Any decision to wind down Ulster Bank in the Republic would be devastating for competition and put further power in the big two Irish lenders, senior brokers and consumer advocates have warned.
The warnings come after the revelation that Ulster Bank owner, the NatWest Group -- the London-based banking group which was until recently known as RBS, confirmed it was weighing the future of the lender in the Republic.
NatWest is 62%-owned by the British government.
In the Republic, Ulster is the third-largest mortgage and corporate lender with a net loan book of €20.5bn in a market already dominated by the big two lenders, AIB and Bank of Ireland.
The Dublin-run bank five years ago was split out from its operations in the North, where it commands a major market position.
The review by NatWest doesn’t apply in the North and the bank’s future there is secure.
Sources had confirmed that the review in the Republic could end in the winding down of the bank, and on Friday, a NatWest spokesperson confirmed that a review was underway.
“Our strategy to grow our Ulster Bank business in the Republic of Ireland organically and safely remains unchanged,” NatWest said in a statement.
“We continue to evaluate the impact of Covid-19 and the challenges to the economy and we are reviewing our strategy appropriately and responsibly in light of these events,” the Ulster Bank owner said.

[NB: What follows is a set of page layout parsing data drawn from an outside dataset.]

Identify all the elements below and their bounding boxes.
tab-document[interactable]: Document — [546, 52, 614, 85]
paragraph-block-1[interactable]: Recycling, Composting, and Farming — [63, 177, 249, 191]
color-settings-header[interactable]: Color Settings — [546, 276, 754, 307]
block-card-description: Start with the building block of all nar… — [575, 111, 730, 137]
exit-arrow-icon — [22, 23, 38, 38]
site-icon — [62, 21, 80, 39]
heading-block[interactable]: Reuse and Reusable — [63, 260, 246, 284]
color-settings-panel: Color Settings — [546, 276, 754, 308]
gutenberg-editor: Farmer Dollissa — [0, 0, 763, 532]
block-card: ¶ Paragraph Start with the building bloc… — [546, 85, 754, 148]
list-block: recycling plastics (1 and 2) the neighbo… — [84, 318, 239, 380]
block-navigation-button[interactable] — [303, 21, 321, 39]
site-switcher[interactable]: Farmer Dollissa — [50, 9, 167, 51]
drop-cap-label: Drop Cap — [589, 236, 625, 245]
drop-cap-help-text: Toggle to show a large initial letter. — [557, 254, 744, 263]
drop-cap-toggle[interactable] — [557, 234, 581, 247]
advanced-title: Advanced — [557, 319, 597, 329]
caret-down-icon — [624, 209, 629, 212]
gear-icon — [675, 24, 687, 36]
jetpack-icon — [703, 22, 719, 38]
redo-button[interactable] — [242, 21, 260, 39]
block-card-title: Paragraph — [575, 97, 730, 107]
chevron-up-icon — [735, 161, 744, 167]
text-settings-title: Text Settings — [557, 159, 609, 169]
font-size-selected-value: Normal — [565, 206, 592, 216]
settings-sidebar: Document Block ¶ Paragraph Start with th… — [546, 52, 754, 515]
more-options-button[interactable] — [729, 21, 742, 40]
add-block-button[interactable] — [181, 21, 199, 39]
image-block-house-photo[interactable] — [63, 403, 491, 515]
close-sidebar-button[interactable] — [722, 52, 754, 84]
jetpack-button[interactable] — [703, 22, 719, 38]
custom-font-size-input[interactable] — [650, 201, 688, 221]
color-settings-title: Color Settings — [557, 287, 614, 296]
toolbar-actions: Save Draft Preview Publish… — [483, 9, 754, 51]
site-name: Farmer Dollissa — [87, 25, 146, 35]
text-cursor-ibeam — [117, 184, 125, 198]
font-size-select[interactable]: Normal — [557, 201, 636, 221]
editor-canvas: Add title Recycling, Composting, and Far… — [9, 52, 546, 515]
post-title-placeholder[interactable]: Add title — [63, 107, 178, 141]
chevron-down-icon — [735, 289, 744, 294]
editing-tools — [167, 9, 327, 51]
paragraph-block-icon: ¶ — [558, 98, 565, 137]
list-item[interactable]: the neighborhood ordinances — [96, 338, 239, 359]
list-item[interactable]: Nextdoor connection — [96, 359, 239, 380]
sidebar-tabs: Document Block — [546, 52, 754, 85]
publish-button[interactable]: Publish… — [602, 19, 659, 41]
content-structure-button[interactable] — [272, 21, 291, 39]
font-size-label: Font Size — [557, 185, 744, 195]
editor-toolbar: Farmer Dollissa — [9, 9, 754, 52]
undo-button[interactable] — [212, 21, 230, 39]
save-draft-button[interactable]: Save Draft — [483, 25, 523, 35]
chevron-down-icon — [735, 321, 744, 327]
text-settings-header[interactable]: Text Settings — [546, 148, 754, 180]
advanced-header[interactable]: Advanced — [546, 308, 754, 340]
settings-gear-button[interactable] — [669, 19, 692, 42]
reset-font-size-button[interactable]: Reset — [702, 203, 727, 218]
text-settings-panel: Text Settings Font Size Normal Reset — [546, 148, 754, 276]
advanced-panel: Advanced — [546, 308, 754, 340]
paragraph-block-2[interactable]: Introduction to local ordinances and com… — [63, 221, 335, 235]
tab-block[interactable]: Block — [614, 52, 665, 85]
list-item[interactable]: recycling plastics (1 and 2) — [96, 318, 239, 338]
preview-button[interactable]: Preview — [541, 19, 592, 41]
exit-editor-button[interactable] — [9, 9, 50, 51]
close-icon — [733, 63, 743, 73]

In a message to its 2,800 staff, the chief executive of the bank in the Republic, Jane Howard, referred to “media speculation” about the future of the bank.
Banking experts are trying to understand whether the review was sparked by the Covid crisis, or reflects the difficulties facing all banks in making money in an era of low-interest rates.
Padraic Kissane, the financial services adviser, who is also a member of the Irish Banking Culture Board, said any decision by NatWest that lead to it winding down operations in the Republic would mean that corporate customers, in particular, would be hit hard.
Referring to the dominance of AIB and Bank of Ireland, banking competition would only get worse, if the market were to be left to the “two big elephants”, Mr Kissane said.
However, he remained hopeful that London-based NatWest would see the benefits of having lenders in the euro and sterling zones.
Michael Dowling, a leading broker and mortgage market expert, said losing any bank would mark “bad news for any economy”.
Mr Dowling said any adverse decision would reinforce Permanent TSB as the next largest lender, but added that PTSB has struggled for years.
Belgian-owned KBC Bank Ireland, the challenger lender, has the wherewithal to buy Ulster Bank, but it has struggled to build its mortgage share in Ireland beyond 12% despite offering competitive mortgage rates, he said.
Dermott Jewell, policy adviser to the Consumers’ Association of Ireland, said the review showed that “all is not well in the economy”.
The challenges facing banks were “quite significant”, Mr Jewell said.